**PROBLEM DETAILS**
Give back the entries exactly as they read, leaving each image out.

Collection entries

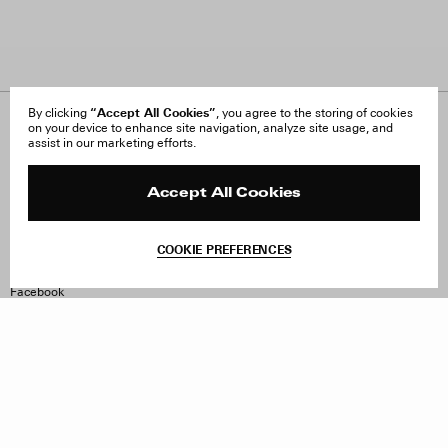
“Accept All Cookies”
By clicking
, you agree to the storing of cookies
on your device to enhance site navigation, analyze site usage, and
About Us
FAQ
assist in our marketing efforts.
Careers
Orders & Shipping
Press
Returns & Exchanges
Reviews
Site Reviews
Accept All Cookies
Contact
Product Care
Terms & Conditions
COOKIE PREFERENCES
Withdraw Order
Instagram
Facebook
TikTok
Pinterest
LinkedIn
Sign up to our newsletter
Subscribe to be updated on new releases, sales and special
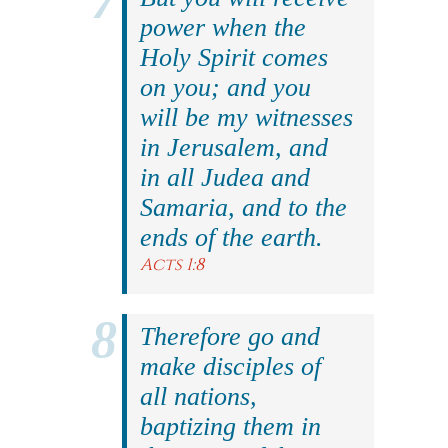
power when the
Holy Spirit comes
on you; and you
will be my witnesses
in Jerusalem, and
in all Judea and
Samaria, and to the
ends of the earth.
Acts 1:8
Therefore go and
make disciples of
all nations,
baptizing them in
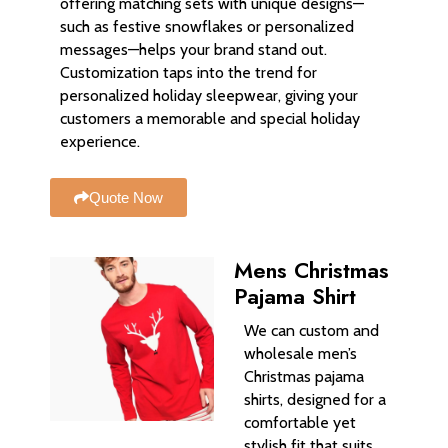
offering matching sets with unique designs—
such as festive snowflakes or personalized
messages—helps your brand stand out.
Customization taps into the trend for
personalized holiday sleepwear, giving your
customers a memorable and special holiday
experience.
Quote Now
Mens Christmas
Pajama Shirt
We can custom and
wholesale men’s
Christmas pajama
shirts, designed for a
comfortable yet
stylish fit that suits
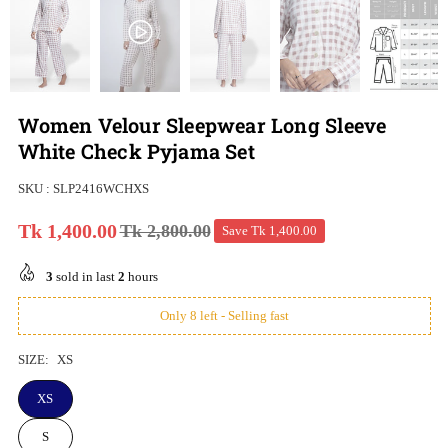
Women Velour Sleepwear Long Sleeve
White Check Pyjama Set
SKU :
SLP2416WCHXS
Tk 1,400.00
Tk 2,800.00
Save
Tk 1,400.00
Regular
price
3
sold in last
2
hours
Only 8 left - Selling fast
SIZE:
XS
XS
S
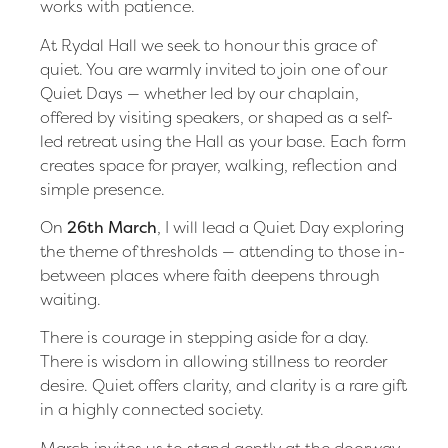
works with patience.
At Rydal Hall we seek to honour this grace of
quiet. You are warmly invited to join one of our
Quiet Days — whether led by our chaplain,
offered by visiting speakers, or shaped as a self-
led retreat using the Hall as your base. Each form
creates space for prayer, walking, reflection and
simple presence.
On
26th March
, I will lead a Quiet Day exploring
the theme of thresholds — attending to those in-
between places where faith deepens through
waiting.
There is courage in stepping aside for a day.
There is wisdom in allowing stillness to reorder
desire. Quiet offers clarity, and clarity is a rare gift
in a highly connected society.
March invites us to stand gently at the doorway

**RESPONSE**
“Accept All Cookies”
By clicking
, you agree to the storing of cookies
on your device to enhance site navigation, analyze site usage, and
About Us
FAQ
assist in our marketing efforts.
Careers
Orders & Shipping
Press
Returns & Exchanges
Reviews
Site Reviews
Accept All Cookies
Contact
Product Care
Terms & Conditions
COOKIE PREFERENCES
Withdraw Order
Instagram
Facebook
TikTok
Pinterest
LinkedIn
Sign up to our newsletter
Subscribe to be updated on new releases, sales and special
power when the
Holy Spirit comes
on you; and you
will be my witnesses
in Jerusalem, and
in all Judea and
Samaria, and to the
ends of the earth.
Acts 1:8
Therefore go and
make disciples of
all nations,
baptizing them in
offering matching sets with unique designs—
such as festive snowflakes or personalized
messages—helps your brand stand out.
Customization taps into the trend for
personalized holiday sleepwear, giving your
customers a memorable and special holiday
experience.
Quote Now
Mens Christmas
Pajama Shirt
We can custom and
wholesale men’s
Christmas pajama
shirts, designed for a
comfortable yet
stylish fit that suits
Women Velour Sleepwear Long Sleeve
White Check Pyjama Set
SKU :
SLP2416WCHXS
Tk 1,400.00
Tk 2,800.00
Save
Tk 1,400.00
Regular
price
3
sold in last
2
hours
Only 8 left - Selling fast
SIZE:
XS
XS
S
works with patience.
At Rydal Hall we seek to honour this grace of
quiet. You are warmly invited to join one of our
Quiet Days — whether led by our chaplain,
offered by visiting speakers, or shaped as a self-
led retreat using the Hall as your base. Each form
creates space for prayer, walking, reflection and
simple presence.
On
26th March
, I will lead a Quiet Day exploring
the theme of thresholds — attending to those in-
between places where faith deepens through
waiting.
There is courage in stepping aside for a day.
There is wisdom in allowing stillness to reorder
desire. Quiet offers clarity, and clarity is a rare gift
in a highly connected society.
March invites us to stand gently at the doorway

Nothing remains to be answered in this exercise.